En mi paleozoica juventud algunas jóvenes todavía se quebraban de pudor cuando, durante las primeras fases del cortejo, se sabían observadas por sus pretendientes en el acto de llevarse el tenedor a la boca. Sentían que ese orificio por el que se adentraba el alimento probaba que la sustancia de la que estaban hechas no era precisamente la de los sueños. En el otro extremo (¡y nunca mejor dicho!) recuerdo a un sacerdote que en plena adolescencia intentaba enfriar nuestras idealizaciones amorosas al revelarnos que las mujeres también defecan. Mientras la joven se ruborizaba por mostrar el agujero de arriba, el cura se cebaba en el de abajo. Ambos discurrían por el mismo lóbrego tubo.

Durante esta pandemia la frase de Durrell no ha dejado de atosigarme, especialmente cuando he compartido mesa con un «no-conviviente» (resulta increíble la rapidez con la que hemos adoptado esta jerga). No existen ya damas que se avergüencen de ningún tramo de su tracto digestivo. De modo que, en condiciones normales, uno ni siquiera ve la boca del contertulio con quien desayuna: esta se entreteje de tal modo con la conversación que su presencia desaparece entre la enfermedad de H o la casa que acaba de comprarse J. Sin embargo, la dichosa mascarilla ha puesto el foco sobre ella. El acto de bajar ese trapo justo al tomar un bocado para volver a subirlo un momento después, hace que nos olvidemos de H o de J para concentrarnos en esa cavidad que nos hermana con ciertos bichos vermiformes. Imposible no acordarse de Balthazar.

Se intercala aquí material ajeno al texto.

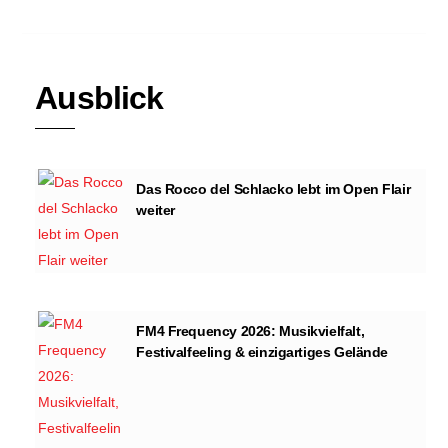
Ausblick
Das Rocco del Schlacko lebt im Open Flair
weiter
FM4 Frequency 2026: Musikvielfalt,
Festivalfeeling & einzigartiges Gelände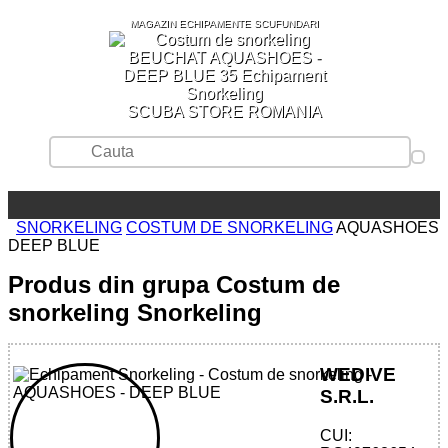
MAGAZIN ECHIPAMENTE SCUFUNDARI
SCUBA STORE ROMANIA
SNORKELING
COSTUM DE SNORKELING
AQUASHOES
DEEP BLUE
Produs din grupa Costum de
snorkeling Snorkeling
WEDIVE
S.R.L.
CUI: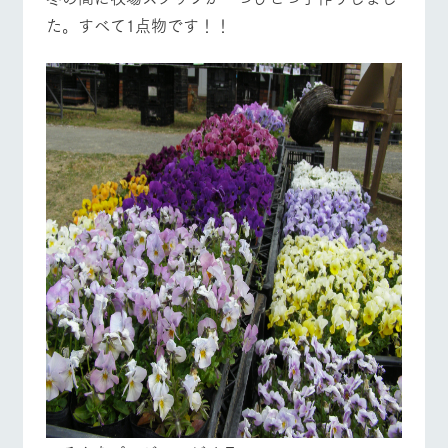
た。すべて1点物です！！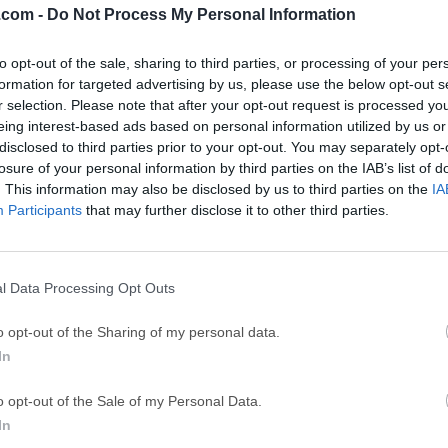
.com -
Do Not Process My Personal Information
GTA 6
CapC
ator
to opt-out of the sale, sharing to third parties, or processing of your per
GTA 6 for PS5
CapCut Desktop 
formation for targeted advertising by us, please use the below opt-out s
Hero Wars
Trad
r selection. Please note that after your opt-out request is processed y
eing interest-based ads based on personal information utilized by us or
Hero Wars - Online Action Game
TradingView - Tr
disclosed to third parties prior to your opt-out. You may separately opt-
mpaign
eFootball 2026
EA S
losure of your personal information by third parties on the IAB’s list of
. This information may also be disclosed by us to third parties on the
IA
eFootball 2026
EA SPORTS FC (S
Participants
that may further disclose it to other third parties.
Softw
 VoiceWave
l Data Processing Opt Outs
 una aplicación gratuita para cambiar la voz en tiempo real qu
o opt-out of the Sharing of my personal data.
 y niveles de conocimiento la posibilidad de transformar su voz
In
 acceso a una amplia gama de herramientas de edición básicas 
Con esta herramienta de procesamiento de audio fácil de usar, 
o opt-out of the Sale of my Personal Data.
tiempo real durante sesiones de chat de audio en línea, videoll
In
ats grupales o audio grabado.Esta aplicación ofrece una amplia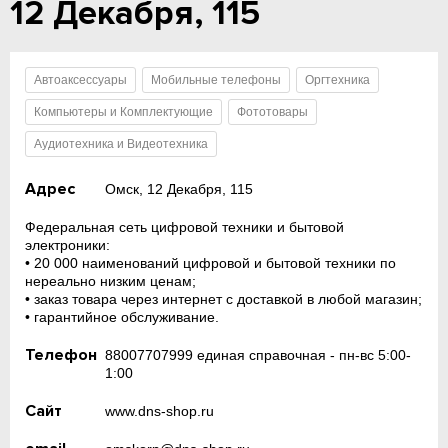
12 Декабря, 115
Автоаксессуары
Мобильные телефоны
Оргтехника
Компьютеры и Комплектующие
Фототовары
Аудиотехника и Видеотехника
Адрес
Омск, 12 Декабря, 115
Федеральная сеть цифровой техники и бытовой
электроники:
• 20 000 наименований цифровой и бытовой техники по
нереально низким ценам;
• заказ товара через интернет с доставкой в любой магазин;
• гарантийное обслуживание.
Телефон
88007707999 единая справочная - пн-вс 5:00-
1:00
Сайт
www.dns-shop.ru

Somos tubos de carne, sí, pero ¿solo eso? Cuando escucho algo de Mozart o contemplo una acuarela tunecina de Macke o de Klee, pienso que somos algo más. Y no me refiero al Espíritu, jinete definitivamente descabalgado por el avance de la ciencia moderna. Algunos biólogos hablan, al tratar de nuestra especie, de «complejidad», de «propiedades emergentes». ¿Toscos sucedáneos del Alma? Puede que sí. Pero quizás no. Mientras salimos de dudas, prefiero creer que tal vez Balthazar exageraba un poco.